> **Work to complete**:
What is needed is an exact repeat of the entries, with no pictures in it.

Data records:

==*==

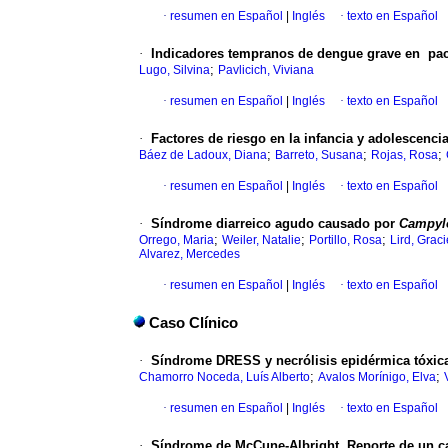
·
resumen en Español
|
Inglés
·
texto en Español
·
Indicadores tempranos de dengue grave en pac
;
Lugo, Silvina
Pavlicich, Viviana
·
resumen en Español
|
Inglés
·
texto en Español
·
Factores de riesgo en la infancia y adolescencia
;
;
;
Báez de Ladoux, Diana
Barreto, Susana
Rojas, Rosa
·
resumen en Español
|
Inglés
·
texto en Español
·
Síndrome diarreico agudo causado por
Campyl
;
;
;
Orrego, Maria
Weiler, Natalie
Portillo, Rosa
Lird, Graci
Alvarez, Mercedes
·
resumen en Español
|
Inglés
·
texto en Español
Caso Clínico
·
Síndrome DRESS y necrólisis epidérmica tóxica
;
;
Chamorro Noceda, Luís Alberto
Avalos Morínigo, Elva
·
resumen en Español
|
Inglés
·
texto en Español
·
Síndrome de McCune-Albright. Reporte de un c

==*==

> **Problem solution**:
·
resumen en Español
|
Inglés
·
texto en Español
·
Indicadores tempranos de dengue grave en pac
;
Lugo, Silvina
Pavlicich, Viviana
·
resumen en Español
|
Inglés
·
texto en Español
·
Factores de riesgo en la infancia y adolescencia
;
;
;
Báez de Ladoux, Diana
Barreto, Susana
Rojas, Rosa
·
resumen en Español
|
Inglés
·
texto en Español
·
Síndrome diarreico agudo causado por
Campyl
;
;
;
Orrego, Maria
Weiler, Natalie
Portillo, Rosa
Lird, Graci
Alvarez, Mercedes
·
resumen en Español
|
Inglés
·
texto en Español
Caso Clínico
·
Síndrome DRESS y necrólisis epidérmica tóxica
;
;
Chamorro Noceda, Luís Alberto
Avalos Morínigo, Elva
·
resumen en Español
|
Inglés
·
texto en Español
·
Síndrome de McCune-Albright. Reporte de un c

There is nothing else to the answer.